Following its presentation on Apple News+, the company revealed that it has partnered with Goldman Sachs on a credit card done the Apple way: minimalist, titanium and laser-etched, and focused on privacy and security.
The card is simplistic: it comes totally free of a signature, card number, or other information beyond your name. It is, as far as credit cards go and true to Apple form, pretty freaking beautiful. But the features of Apple Card are what make it interesting.
First, it comes paired with Apple Pay, meaning users are able to manage their card and account right from their phones. Apple Card holders are able to easily track their spending in-app, and it will also use machine learning and Apple Maps to colour-code by categories and locations, which Apple will serve up in weekly and monthly user-specific reports.
Basically, it’ll show you how your spending is trending on a weekly or monthly basis. The idea behind this system is to give its users a better idea of how and where they spend their money to better inform their financial decisions.
It may have its moments, but Apple is notoriously focused on privacy and security, and it sounds like Apple Card will be no exception to its principles.
On the privacy front, Apple says that it will never track what cardholders buy, where they buy it, or how much they paid. It also says that it won’t store or sell your data, either. The same pledge to not sell your data also applies to Apple’s partners, Mastercard and Goldman Sachs.
Beyond the simplistic hardware element of the physical card itself, purchases must be authorised with Face ID or Touch ID and a one-time security code. That means the likelihood that anyone could make off with your card and do some damage damn near impossible.

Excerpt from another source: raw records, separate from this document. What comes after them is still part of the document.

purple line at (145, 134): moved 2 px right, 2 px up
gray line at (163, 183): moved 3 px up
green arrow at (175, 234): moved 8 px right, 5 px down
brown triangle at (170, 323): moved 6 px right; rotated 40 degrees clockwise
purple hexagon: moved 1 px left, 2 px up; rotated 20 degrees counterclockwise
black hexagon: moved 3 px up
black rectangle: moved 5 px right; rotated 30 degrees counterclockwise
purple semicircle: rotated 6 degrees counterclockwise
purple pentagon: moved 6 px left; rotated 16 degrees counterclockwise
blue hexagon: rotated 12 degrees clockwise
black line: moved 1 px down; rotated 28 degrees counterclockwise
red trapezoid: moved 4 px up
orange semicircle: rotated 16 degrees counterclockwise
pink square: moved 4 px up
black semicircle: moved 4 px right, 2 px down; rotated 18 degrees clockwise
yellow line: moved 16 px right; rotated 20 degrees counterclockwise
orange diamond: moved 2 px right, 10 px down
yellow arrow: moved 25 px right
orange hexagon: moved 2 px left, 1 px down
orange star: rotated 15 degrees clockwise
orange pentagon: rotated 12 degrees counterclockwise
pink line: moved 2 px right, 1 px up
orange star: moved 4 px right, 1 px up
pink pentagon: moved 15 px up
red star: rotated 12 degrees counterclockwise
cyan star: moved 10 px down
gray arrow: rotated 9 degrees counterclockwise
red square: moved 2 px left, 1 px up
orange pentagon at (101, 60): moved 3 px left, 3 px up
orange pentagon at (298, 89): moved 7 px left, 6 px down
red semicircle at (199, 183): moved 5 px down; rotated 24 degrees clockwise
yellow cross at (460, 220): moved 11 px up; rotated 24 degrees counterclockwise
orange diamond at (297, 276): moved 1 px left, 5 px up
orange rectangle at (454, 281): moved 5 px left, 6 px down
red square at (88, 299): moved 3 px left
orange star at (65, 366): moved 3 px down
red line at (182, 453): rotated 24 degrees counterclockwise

Another Apple Card perk is that it’ll come free of fees—meaning not only no annual fees but also no late or overdraft fees — and the company says interest rates will be low by comparison with industry standard rates.
Last but not least: Rewards. Apple says it’ll add a percentage of every purchase back to customers through its Daily Cash program. The company says that breaks down as 3 per cent on all purchases made with Apple, 2 per cent when you use Apple Pay, 1 per cent when using the physical card.
Honestly, it all has us wondering what’s the catch? Since you’re likely already wondering how to get one, the company says it’ll arrive sometime this year.